Output, exactly and in full, the entries that appear below.

**Extracted data entries**

------------

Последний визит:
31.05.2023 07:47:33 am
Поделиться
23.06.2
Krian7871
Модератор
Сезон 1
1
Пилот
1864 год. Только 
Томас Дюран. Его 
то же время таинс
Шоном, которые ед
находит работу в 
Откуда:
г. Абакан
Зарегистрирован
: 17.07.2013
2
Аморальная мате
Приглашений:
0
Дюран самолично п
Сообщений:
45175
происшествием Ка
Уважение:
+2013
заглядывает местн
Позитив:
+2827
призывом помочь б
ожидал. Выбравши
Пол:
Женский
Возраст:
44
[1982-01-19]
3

------------

**TASK ANSWER**
Последний визит:
31.05.2023 07:47:33 am
Поделиться
23.06.2
Krian7871
Модератор
Сезон 1
1
Пилот
1864 год. Только 
Томас Дюран. Его 
то же время таинс
Шоном, которые ед
находит работу в 
Откуда:
г. Абакан
Зарегистрирован
: 17.07.2013
2
Аморальная мате
Приглашений:
0
Дюран самолично п
Сообщений:
45175
происшествием Ка
Уважение:
+2013
заглядывает местн
Позитив:
+2827
призывом помочь б
ожидал. Выбравши
Пол:
Женский
Возраст:
44
[1982-01-19]
3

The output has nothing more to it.